Paper Review: Large Language Diffusion Models

LLaDA is a diffusion-based alternative to autoregressive models for LLMs. It models distributions through a forward data masking process and a reverse process, using a Transformer to predict masked tokens. By optimizing a likelihood bound, it enables principled probabilistic inference.
LLaDA demonstrates strong scalability, outperforming self-constructed ARM baselines. LLaDA 8B rivals LLaMA3 8B in in-context learning and, after supervised fine-tuning, shows impressive instruction-following abilities. It also surpasses GPT-4o in a reversal poem completion task, addressing the reversal curse.
The approach

Probabilistic Formulation
LLaDA models distributions using a forward and reverse process, unlike autoregressive models. The forward process progressively masks tokens in a sequence until fully masked, while the reverse process recovers tokens by predicting masked elements. A mask predictor predicts all masked tokens based on partially masked input. It is trained using a cross-entropy loss applied only to masked tokens.
The training objective is an upper bound on negative log-likelihood, making LLaDA a principled generative model. Unlike masked language models, which use a fixed masking ratio, LLaDA applies a random masking ratio, improving scalability and enabling natural in-context learning.

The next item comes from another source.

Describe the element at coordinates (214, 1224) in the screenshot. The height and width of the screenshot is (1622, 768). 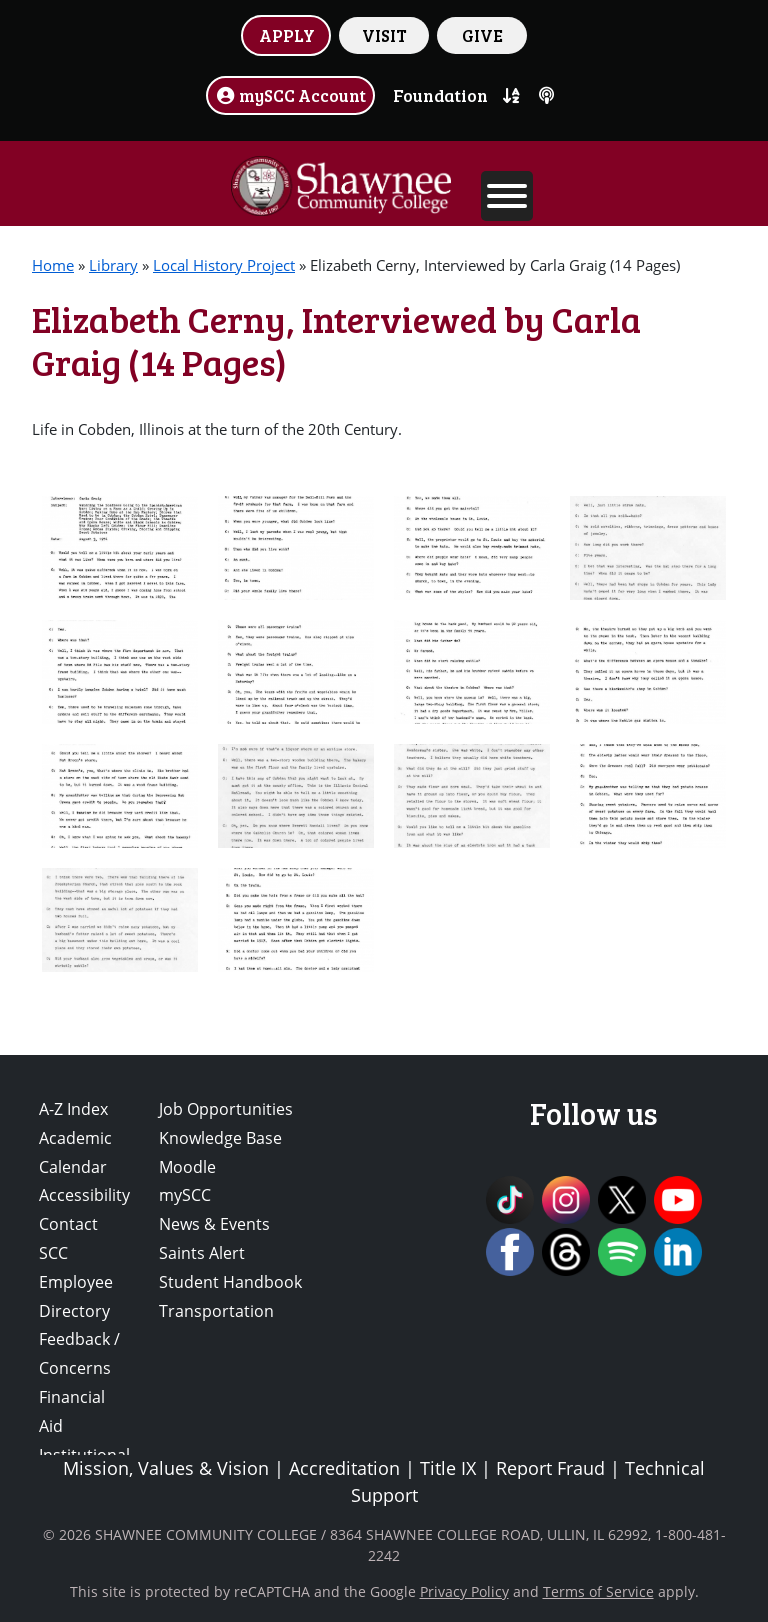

Its generative formulation ensures Fisher consistency, suggesting strong potential for large-scale applications.
Pre-training
LLaDA uses a Transformer-based architecture similar to existing LLMs but without causal masking, allowing it to see the entire input for predictions. Unlike standard LLMs, LLaDA does not support KV caching, leading to using vanilla multi-head attention** and a reduced FFN dimension to balance parameter count.
LLaDA is pre-trained on 2.3 trillion tokens with a fixed sequence length of 4096 tokens and used 0.13 million H800 GPU hours.
Training used Monte Carlo sampling to estimate the objective function. To improve handling of variable-length data, 1% of pre-training samples has random sequence lengths between 1 and 4096 tokens.
Supervised Fine-Tuning
LLaDA improves instruction-following ability through SFT using 4.5 million prompt-response pairs. SFT trains the model to predict responses given prompts by modeling a conditional distribution. The prompt remains unmasked, while response tokens are masked and predicted.
Inference
LLaDA supports text generation and likelihood evaluation.
For generation, it samples responses by discretizing the reverse process, starting from a fully masked response and predicting tokens iteratively. The number of sampling steps controls the trade-off between efficiency and quality.
To improve sampling accuracy, predicted tokens are remasked in each step to align with the forward process. The authors explore two remasking strategies: replace predicted tokens with the lowest confidence scores (low-confidence remasking) and generate text block by block from left to right after fine-tuning (semi-autoregressive remasking).
For likelihood evaluation, LLaDA leverages a lower-variance reformulation of the loss function for more stable probability estimation. Additionally, it uses unsupervised classifier-free guidance to improve evaluation quality.
Experiments

Experiments show that LLaDA scales competitively with ARMs, outperforming them on MMLU and GSM8K and closing the gap on some tasks at larger scales.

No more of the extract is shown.